Legislation implementing a trans-Tasman patent attorney regime took effect on 24 February 2017 in New Zealand and Australia, meaning patent attorneys in both countries are registered under a single set of requirements and are on a single joint register.
Part 2 of the Patents (Trans-Tasman Patent Attorneys and Other Matters) Amendment Act 2017 which amends the Patents Act 2013, has been brought into force by the Patents (Trans-Tasman Patent Attorneys and Other Matters) Amendment Act 2016 Commencement Order 2017.
New patent attorneys in New Zealand and Australia will be registered under a single set of requirements, and will be subject to a single code of conduct and single disciplinary process. Existing attorneys will be automatically transferred to the new joint register.
The Professional Standards Board continues, but is renamed the trans-Tasman IP Attorneys Board, with an expanded membership.

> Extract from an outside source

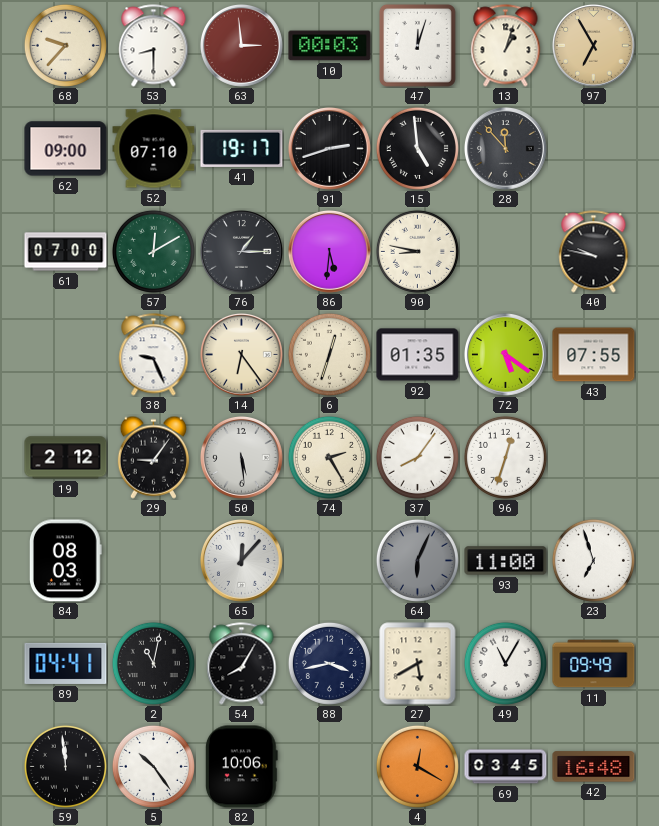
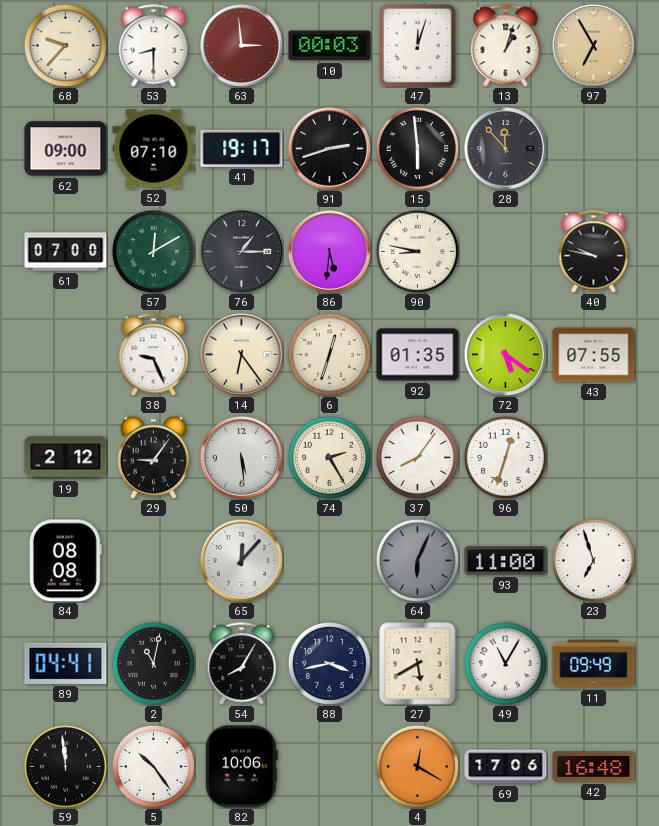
15: 4:59 -> 5:59
84: 08:03 -> 08:08
69: 03:45 -> 17:06
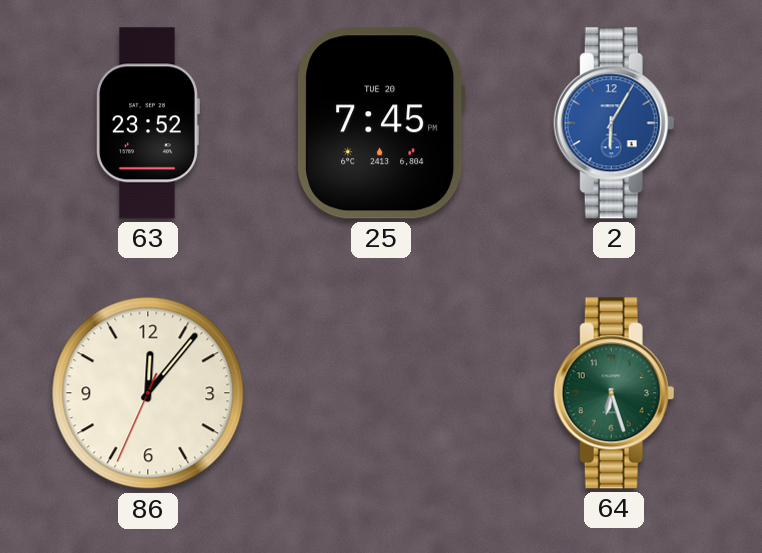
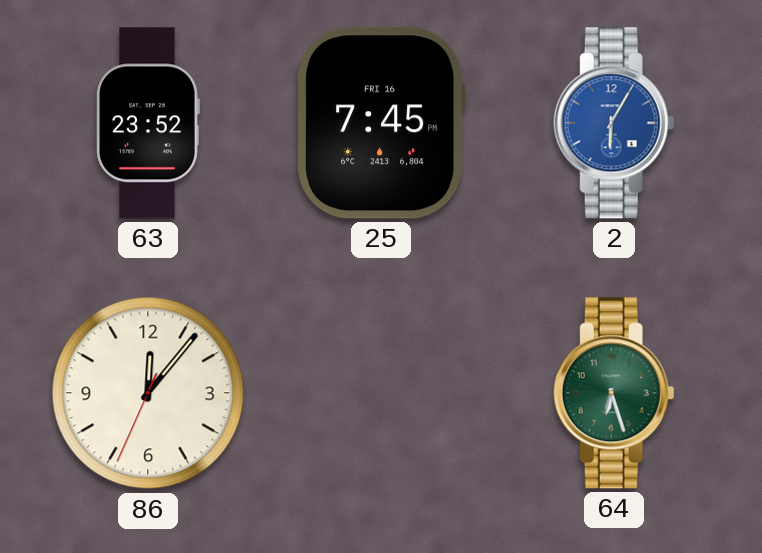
25 date: TUE 20 -> FRI 16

A provision in the New Zealand legislation states that the joint registration regime does not prohibit lawyers from providing legal services or from taking part in proceedings under the Patents Act 2013 to the extent that they were entitled to do so before commencement of the new regime. However, this does not limit section 277, which covers preparation of specification or documents relating to amendment of specifications prepared by lawyers.
New Zealand Commerce and Consumer Affairs Minister Jacqui Dean says this is the first time a profession will be truly regulated, in a unified way on a trans-Tasman basis.